Tuesday, June 2, 2009
Susan Boyle hasn't a hope in hell of a normal life back home, friends warn
Published Date: 02 June 2009
By MARTYN McLAUGHLIN
SUSAN Boyle has "no hope in hell" of finding peace in her home town, as the ongoing media clamour over her welfare and future shows no sign of abating, friends warned yesterday.
Having been catapulted from anonymity to worldwide fame in less than two months, the 48-year-old was admitted to a London clinic on Sunday evening, suffering from exhaustion.
The singer, who is expected to recuperate in the Priory for several days, received a
message of support yesterday from Prime Minister Gordon Brown, two days after finishing runner-up in the Britain's Got Talent television show.
Neighbours in Blackburn, West Lothian, have appealed to her to return home to receive support. However, there are fears the remarkable international media attention paid to the singer since her first appearance on the programme on 11 April will only increase.
Jackie Russell, manager of Ms Boyle's local pub, the Happy Valley Hotel, told The Scotsman that the show's production company, Talkback Thames, did not properly anticipate the worldwide reaction to Ms Boyle.
"She is just an ordinary girl from an ex-mining village who could walk down the street a few months ago quite happily," Ms Russell said. "Now, she can't even come home. Everyone in Blackburn is exhausted with the media attention, and the press always know where she'll be, and who she's with. There's not a hope in hell she'd get peace here.
"The media has reported she had a meltdown because she didn't win, but not winning had nothing to do with it. She's a very gracious lady and wouldn't take losing to heart."
The Prime Minister told GMTV yesterday he had sought reassurances from the show's judges that Ms Boyle was well.
Ms Boyle's brother, Gerry, said his sister remains happy and just needs to "get her head around" celebrity; but Fred O'Neil, her friend and former voice coach, called her plight "a tragedy", claiming fame had not brought her happiness.
He said: "It's such a tragic situation, a woman who really just loves to sing, an innocent woman really, who is just caught up in this fame game."
Publicist Max Clifford agreed that, no matter the result of Saturday night's final, Ms Boyle would have struggled to cope with her sudden rise to fame.
Stressing the need for her to be surrounded by friends and family, he said: "What they've got to do is assess how she is before knowing what's best to do."
Piers Morgan, one of the show's judges, said Ms Boyle's admission to the clinic was "not a very serious matter", and predicted she would be recording the year's biggest-selling album in a few months.
"I don't think she wants to go back to Scotland and disappear again," he added.
Plans are well advanced for Ms Boyle to play a US tour, before recording an album with the Czech National Symphony Orchestra.
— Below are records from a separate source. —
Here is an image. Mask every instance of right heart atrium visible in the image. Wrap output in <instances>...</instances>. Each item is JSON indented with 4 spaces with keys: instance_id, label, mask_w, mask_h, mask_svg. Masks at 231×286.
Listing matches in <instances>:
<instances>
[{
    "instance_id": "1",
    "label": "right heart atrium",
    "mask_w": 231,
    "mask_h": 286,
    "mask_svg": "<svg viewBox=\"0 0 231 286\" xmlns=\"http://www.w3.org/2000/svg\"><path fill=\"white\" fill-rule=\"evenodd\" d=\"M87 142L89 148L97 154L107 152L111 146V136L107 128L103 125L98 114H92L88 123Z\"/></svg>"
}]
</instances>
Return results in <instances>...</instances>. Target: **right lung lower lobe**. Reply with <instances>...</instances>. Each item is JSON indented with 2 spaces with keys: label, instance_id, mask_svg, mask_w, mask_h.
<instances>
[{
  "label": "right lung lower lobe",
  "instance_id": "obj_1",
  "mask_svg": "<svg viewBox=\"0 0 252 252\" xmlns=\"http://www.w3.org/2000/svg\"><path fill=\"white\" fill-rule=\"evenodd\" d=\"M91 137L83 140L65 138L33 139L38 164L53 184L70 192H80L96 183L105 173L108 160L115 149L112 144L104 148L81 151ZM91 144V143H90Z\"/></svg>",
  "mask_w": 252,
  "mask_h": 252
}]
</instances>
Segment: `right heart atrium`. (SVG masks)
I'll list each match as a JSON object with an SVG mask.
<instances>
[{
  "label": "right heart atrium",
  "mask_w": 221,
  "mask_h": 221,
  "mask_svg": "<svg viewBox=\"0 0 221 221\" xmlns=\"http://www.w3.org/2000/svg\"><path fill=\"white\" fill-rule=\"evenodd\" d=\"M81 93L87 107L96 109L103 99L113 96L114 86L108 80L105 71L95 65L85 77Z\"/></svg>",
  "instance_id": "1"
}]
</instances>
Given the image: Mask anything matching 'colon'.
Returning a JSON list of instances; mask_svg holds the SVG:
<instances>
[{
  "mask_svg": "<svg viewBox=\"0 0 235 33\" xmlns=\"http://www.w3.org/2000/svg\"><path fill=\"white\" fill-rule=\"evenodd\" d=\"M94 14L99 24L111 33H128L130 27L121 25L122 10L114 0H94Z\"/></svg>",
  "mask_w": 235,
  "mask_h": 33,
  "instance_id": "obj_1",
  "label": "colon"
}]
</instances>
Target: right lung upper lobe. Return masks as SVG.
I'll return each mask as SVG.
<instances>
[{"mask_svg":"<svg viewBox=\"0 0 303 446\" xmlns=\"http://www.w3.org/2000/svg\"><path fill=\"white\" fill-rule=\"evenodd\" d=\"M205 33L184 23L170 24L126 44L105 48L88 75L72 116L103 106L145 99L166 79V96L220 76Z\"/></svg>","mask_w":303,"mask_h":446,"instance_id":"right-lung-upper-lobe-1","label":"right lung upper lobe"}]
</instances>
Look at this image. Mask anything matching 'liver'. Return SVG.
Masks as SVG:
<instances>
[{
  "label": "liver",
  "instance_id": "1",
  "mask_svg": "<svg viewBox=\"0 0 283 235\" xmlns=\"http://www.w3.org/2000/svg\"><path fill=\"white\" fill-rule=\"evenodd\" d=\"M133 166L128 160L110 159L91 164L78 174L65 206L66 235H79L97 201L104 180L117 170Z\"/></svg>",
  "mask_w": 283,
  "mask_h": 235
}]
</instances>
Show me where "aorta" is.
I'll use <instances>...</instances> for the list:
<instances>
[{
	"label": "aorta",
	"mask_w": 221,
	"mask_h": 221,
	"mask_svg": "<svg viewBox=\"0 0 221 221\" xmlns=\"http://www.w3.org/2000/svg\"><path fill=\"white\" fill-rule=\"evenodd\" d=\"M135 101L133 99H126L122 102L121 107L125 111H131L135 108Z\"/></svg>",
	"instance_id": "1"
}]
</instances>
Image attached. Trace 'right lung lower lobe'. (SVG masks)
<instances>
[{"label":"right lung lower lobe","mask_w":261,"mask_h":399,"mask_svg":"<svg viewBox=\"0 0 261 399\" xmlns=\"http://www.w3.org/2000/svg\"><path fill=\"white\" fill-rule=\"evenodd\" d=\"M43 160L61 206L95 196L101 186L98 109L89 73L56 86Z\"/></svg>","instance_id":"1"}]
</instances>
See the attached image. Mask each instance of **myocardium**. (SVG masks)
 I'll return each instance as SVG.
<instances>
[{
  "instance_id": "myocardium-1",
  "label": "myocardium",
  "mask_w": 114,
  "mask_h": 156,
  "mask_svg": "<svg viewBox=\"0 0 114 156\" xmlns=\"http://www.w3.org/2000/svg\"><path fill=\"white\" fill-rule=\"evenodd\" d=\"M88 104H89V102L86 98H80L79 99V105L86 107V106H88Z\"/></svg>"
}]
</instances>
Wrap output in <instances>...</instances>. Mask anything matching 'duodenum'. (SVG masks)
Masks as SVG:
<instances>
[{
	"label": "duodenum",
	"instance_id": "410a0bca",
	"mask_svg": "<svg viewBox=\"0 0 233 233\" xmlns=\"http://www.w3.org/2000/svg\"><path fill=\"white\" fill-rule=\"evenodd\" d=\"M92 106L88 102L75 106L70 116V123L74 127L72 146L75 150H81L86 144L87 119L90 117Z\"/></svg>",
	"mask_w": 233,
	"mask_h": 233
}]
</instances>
She is also due to join the Britain's Got Talent arena tour, which begins on 12 June.
Opportunity still knocks for the unexpected star to win through
THERE is a lot of stress for contestants in such shows, writes Cynthia McVey.
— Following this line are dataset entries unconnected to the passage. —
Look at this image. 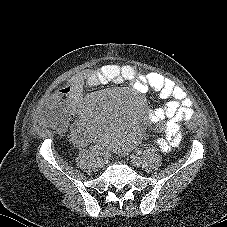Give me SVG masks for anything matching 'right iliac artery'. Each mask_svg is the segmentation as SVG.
Segmentation results:
<instances>
[{
  "mask_svg": "<svg viewBox=\"0 0 227 227\" xmlns=\"http://www.w3.org/2000/svg\"><path fill=\"white\" fill-rule=\"evenodd\" d=\"M96 155H97V156H102V155H103V152L97 151V152H96Z\"/></svg>",
  "mask_w": 227,
  "mask_h": 227,
  "instance_id": "82829eb1",
  "label": "right iliac artery"
}]
</instances>
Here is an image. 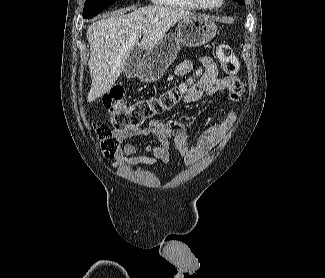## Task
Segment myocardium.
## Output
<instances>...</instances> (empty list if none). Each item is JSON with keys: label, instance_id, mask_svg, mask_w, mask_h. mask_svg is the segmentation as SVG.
<instances>
[{"label": "myocardium", "instance_id": "obj_1", "mask_svg": "<svg viewBox=\"0 0 325 278\" xmlns=\"http://www.w3.org/2000/svg\"><path fill=\"white\" fill-rule=\"evenodd\" d=\"M193 2L201 9H204V10H217L219 9L220 7L223 6L225 0H220L219 4L216 5V6H207L205 5L202 0H193Z\"/></svg>", "mask_w": 325, "mask_h": 278}]
</instances>
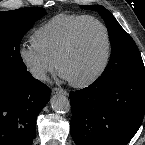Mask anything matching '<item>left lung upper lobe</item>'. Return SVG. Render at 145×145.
Here are the masks:
<instances>
[{
    "instance_id": "left-lung-upper-lobe-1",
    "label": "left lung upper lobe",
    "mask_w": 145,
    "mask_h": 145,
    "mask_svg": "<svg viewBox=\"0 0 145 145\" xmlns=\"http://www.w3.org/2000/svg\"><path fill=\"white\" fill-rule=\"evenodd\" d=\"M83 8L97 11L101 15L108 28L112 45L108 65L95 82L105 84L120 77L145 74V67L137 45L114 16L101 5H85Z\"/></svg>"
}]
</instances>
There is the stress of trying to produce the best performance they can, and for Susan Boyle there was also the stress created by the assumption that she was going to win.
When she entered the show she probably thought she would have been lucky to get through – then suddenly everything changed because of the attention from America.
I don't think you can really blame the show's producers, because it is just the nature of these competitions.
I assume they would have had some sort of psychological testing to make sure the people taking part were not too vulnerable and would not be affected too badly by the stress of the contest.
It has been reported that Susan Boyle has some learning difficulties, but I don't believe that, just because a person has learning difficulties, they should not be allowed to take part in competitions on television.
At the moment Susan Boyle might be feeling rejected by the public, but with the right sort of support she should still be able to enjoy the fruits of her talents.
• Cynthia McVey is head of psychology at Glasgow Caledonian University and an adviser to television producers.